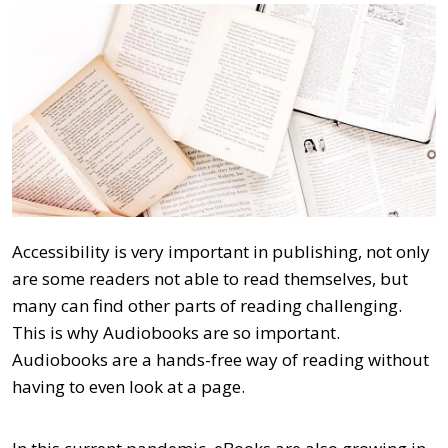
Accessibility is very important in publishing, not only
are some readers not able to read themselves, but
many can find other parts of reading challenging.
This is why Audiobooks are so important.
Audiobooks are a hands-free way of reading without
having to even look at a page.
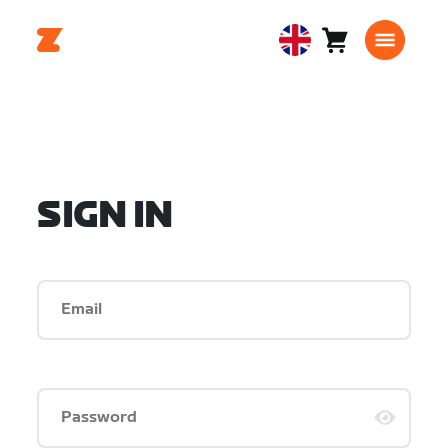
Cart
0
United
items
Kingdom
English
SIGN IN
Email
Password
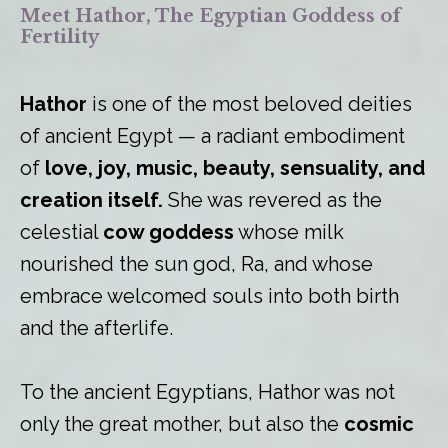
Meet Hathor, The Egyptian Goddess of
Fertility
Hathor
is one of the most beloved deities
of ancient Egypt — a radiant embodiment
of
love, joy, music, beauty, sensuality, and
creation itself.
She was revered as the
celestial
cow goddess
whose milk
nourished the sun god, Ra, and whose
embrace welcomed souls into both birth
and the afterlife.
To the ancient Egyptians, Hathor was not
only the great mother, but also the
cosmic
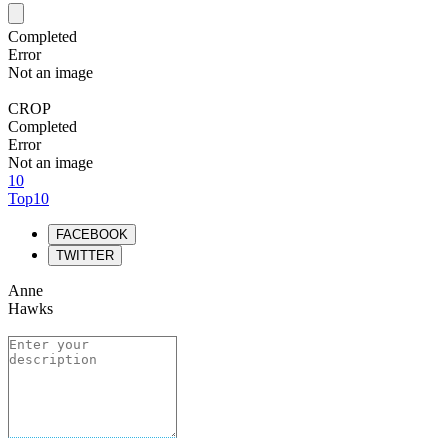
Completed
Error
Not an image
CROP
Completed
Error
Not an image
10
Top10
FACEBOOK
TWITTER
Anne
Hawks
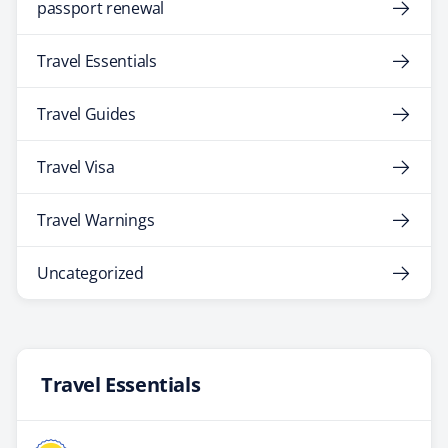
passport renewal
Travel Essentials
Travel Guides
Travel Visa
Travel Warnings
Uncategorized
Travel Essentials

-.-.-

→ The task
In the listing, how many lines carry the string "Audiobooks"? Answer with a number only.

→ Result of this exercise
2